## INSTRUCTIONS TO FOLLOW
Where the word "Brother" appears in a line below, copy the whole line.
*** INFORMATION PROVIDED Section Begins ***
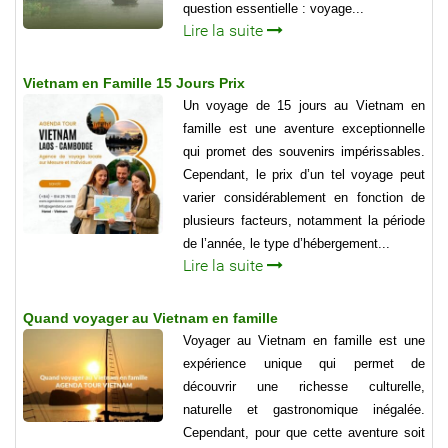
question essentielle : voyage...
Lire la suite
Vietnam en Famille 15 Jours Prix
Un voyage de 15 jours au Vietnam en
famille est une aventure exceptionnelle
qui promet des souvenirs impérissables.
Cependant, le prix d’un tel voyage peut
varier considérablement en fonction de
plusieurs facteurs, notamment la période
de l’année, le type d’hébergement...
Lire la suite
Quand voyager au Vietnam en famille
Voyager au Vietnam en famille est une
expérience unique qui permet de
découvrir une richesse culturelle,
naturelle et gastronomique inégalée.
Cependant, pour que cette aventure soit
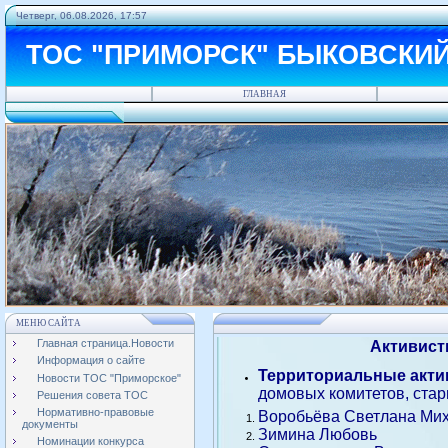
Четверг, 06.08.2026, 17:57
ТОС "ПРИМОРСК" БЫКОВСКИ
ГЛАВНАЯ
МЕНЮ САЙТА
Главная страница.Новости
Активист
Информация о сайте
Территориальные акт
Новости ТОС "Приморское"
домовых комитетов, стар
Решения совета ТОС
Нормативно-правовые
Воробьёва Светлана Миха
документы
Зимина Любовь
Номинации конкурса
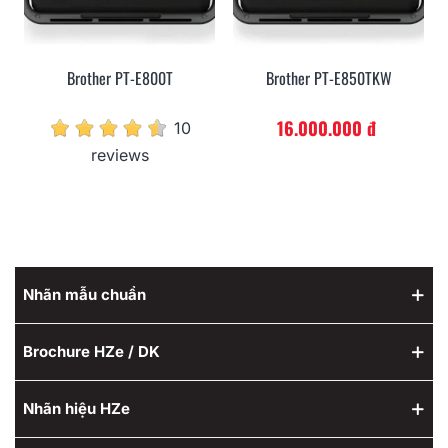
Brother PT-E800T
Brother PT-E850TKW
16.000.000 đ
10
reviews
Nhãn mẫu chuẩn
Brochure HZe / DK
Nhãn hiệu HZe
*** INFORMATION PROVIDED Section Ends ***
*** INFORMATION PROVIDED Section Begins ***
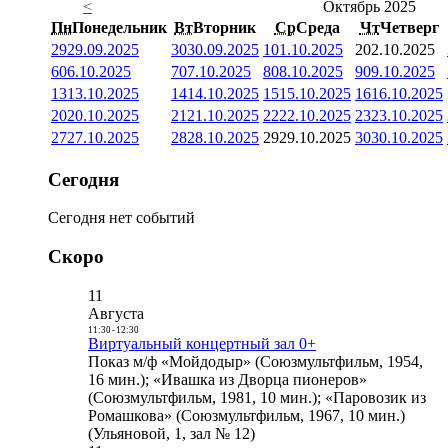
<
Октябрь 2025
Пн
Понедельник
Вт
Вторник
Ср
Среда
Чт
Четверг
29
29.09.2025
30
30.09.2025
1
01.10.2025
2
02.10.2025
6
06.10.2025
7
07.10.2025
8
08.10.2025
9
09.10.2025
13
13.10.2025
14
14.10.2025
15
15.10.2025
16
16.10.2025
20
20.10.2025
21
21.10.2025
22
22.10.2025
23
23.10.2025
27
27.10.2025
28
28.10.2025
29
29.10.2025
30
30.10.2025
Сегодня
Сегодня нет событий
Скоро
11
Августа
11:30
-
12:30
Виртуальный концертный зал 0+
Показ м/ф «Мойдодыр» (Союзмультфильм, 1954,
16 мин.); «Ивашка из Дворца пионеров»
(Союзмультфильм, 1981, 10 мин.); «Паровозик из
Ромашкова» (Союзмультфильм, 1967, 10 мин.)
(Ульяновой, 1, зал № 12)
*** INFORMATION PROVIDED Section Ends ***
*** INFORMATION PROVIDED Section Begins ***
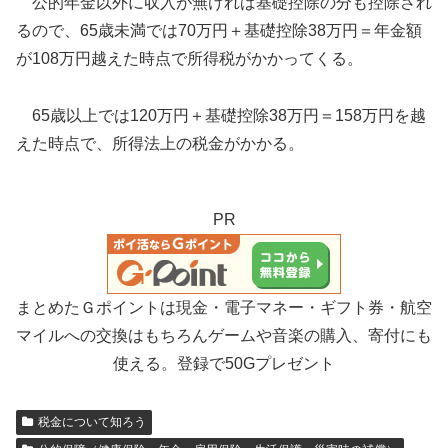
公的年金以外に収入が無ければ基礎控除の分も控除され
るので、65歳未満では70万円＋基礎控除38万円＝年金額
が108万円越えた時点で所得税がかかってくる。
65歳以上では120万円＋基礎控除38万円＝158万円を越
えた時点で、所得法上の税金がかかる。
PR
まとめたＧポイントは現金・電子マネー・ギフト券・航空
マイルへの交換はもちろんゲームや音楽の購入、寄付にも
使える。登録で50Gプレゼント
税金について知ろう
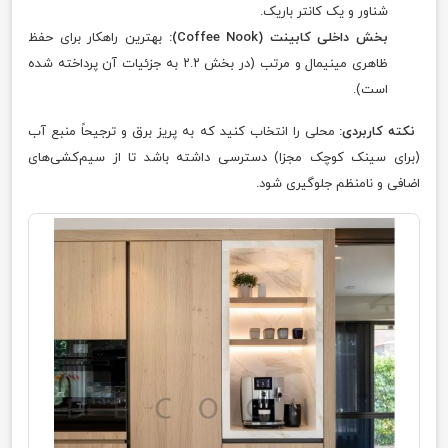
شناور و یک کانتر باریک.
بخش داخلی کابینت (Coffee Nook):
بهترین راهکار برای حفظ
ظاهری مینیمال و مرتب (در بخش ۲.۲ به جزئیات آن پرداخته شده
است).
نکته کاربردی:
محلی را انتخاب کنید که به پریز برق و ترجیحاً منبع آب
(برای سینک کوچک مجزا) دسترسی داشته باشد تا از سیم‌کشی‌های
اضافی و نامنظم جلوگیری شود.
*** INFORMATION PROVIDED Section Ends ***
## WRITTEN SOLUTION
Brother PT-E800T
Brother PT-E850TKW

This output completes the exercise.